The questions below are what makes me confused:
-
- First of all, from the DSA's perspective, the portal is a 4096-byte register. If any worker thread writes to such register, the value of the register will change; hence, in order to realize the mechanism that DSA recognizes the change, there must be "something" in the DSA that checks whether the value of the register has changed. If my understanding is correct, then what is such "something"? How is it implemented in DSA?
-
- Recall that one 4096-byte portal (MMIO register) supports up to 64 submissions at a time. If a work descriptor has just been submitted to address 0, which is detected by DSA, and the DSA starts validating the work descriptor submitted at address 0 (before DSA confirms that such work descriptor can be enqueued to the work queue), then after a short period of time, another work descriptor is submitted (by another CPU), to address 0 (same address), it will overwrite the previous work descriptor since DSA is still validating such work descriptor. Hence, may I know if DSA will support a locking mechanism, which prevents the MMIO writes from happening when it is validating the work descriptors? Or DSA will copy that work descriptor (64 bytes) to device memory first (while lock acquired as well), then starts validating those newly submitted work descriptors? The latter one allows only acquiring the lock while copying to device memory, i.e. whenever the register value changed (or maybe a timer ticks, and DSA notices that the register value changed), the lock is acquired, then the one or more "64 bytes" that changed will be copied to device memory. After copy finished, the lock is released, and the timer starts. Before the next timer tick, it is allowed that multiple work descriptors being submitted to the portal.
-
- If the locking mechanism is supported, then while the lock is acquired by DSA, if user submits work descriptors, those submissions will not be written to the portal. In that case, will those submissions fail? Or those submission are temporarily not written to the portal, once the lock is released, those submissions are written to the portal?
-
- May I know how DSA works so that it supports 64 worker threads submitting work descriptors all the time while maintaining consistence without overwriting previously submitted but not yet validated descriptors?
-
- The reason I come up with the above questions is because I am not clear of what the software (device driver) should do, and what the DSA itself should do to submit work descriptors.
-
- If I did not remember wrong, there are four portals supported by the DSA. Since 1 portal supports up to 64 work submissions at a time, then does it mean DSA supports at most 4*64=256 work submissions at the same time?

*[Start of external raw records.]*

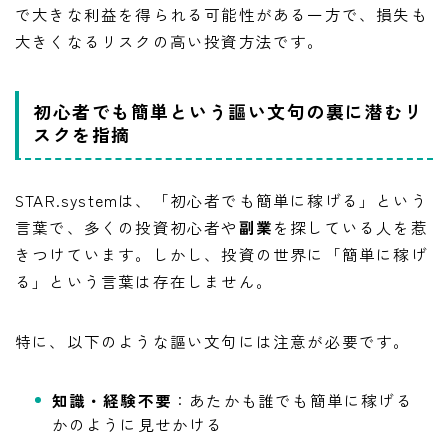
で大きな利益を得られる可能性がある一方で、損失も
大きくなるリスクの高い投資方法です。
初心者でも簡単という謳い文句の裏に潜むリ
スクを指摘
STAR.systemは、「初心者でも簡単に稼げる」という
言葉で、多くの投資初心者や
副業
を探している人を惹
きつけています。しかし、投資の世界に「簡単に稼げ
る」という言葉は存在しません。
特に、以下のような謳い文句には注意が必要です。
知識・経験不要
：あたかも誰でも簡単に稼げる
かのように見せかける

CodePudding user response:
It makes no difference to the device which address within the portal is used. Section 9.3 of the Intel DSA Architecture Specification says that bits 11:6 of the portal address are ignored.
There is no register associated with a portal. There's no possibility of a descriptor submitted to a portal overwriting a previous descriptor. When a descriptor arrives at a portal, it is either written into the WQ storage or rejected.
For a shared WQ, there is no reason for software to use any offset into the page other than 0. There can potentially be as many simultaneous work submissions to an SWQ as the number of hardware threads in the system. For example, for a 4-socket server, that would be a lot. (Although in practice, each thread would hopefully use a DSA instance on its own socket instead of having all of the threads use the same DSA instance.)
For a dedicated WQ, only one thread should be submitting work to a single WQ. But it doesn't matter to the device. As far as the device is concerned, any number of threads could be submitting work to a DWQ, all using the exact same portal address. The device would accept descriptors until the WQ is full and drop the rest. There would be no way for software to tell which descriptors were accepted and which were dropped, which is why a SWQ should be used instead.
The reason for software to use multiple addresses for work submission from a single CPU thread to a DWQ is that it allows multiple streaming writes to the same portal to be in flight at the same time.
There are four portals per WQ, but each portal has different behavior. Software would typically only use one portal for a WQ, depending on the behavior it needs. (The difference between them is outside the scope of this answer, but is described in section 3.3 of the Intel DSA spec.)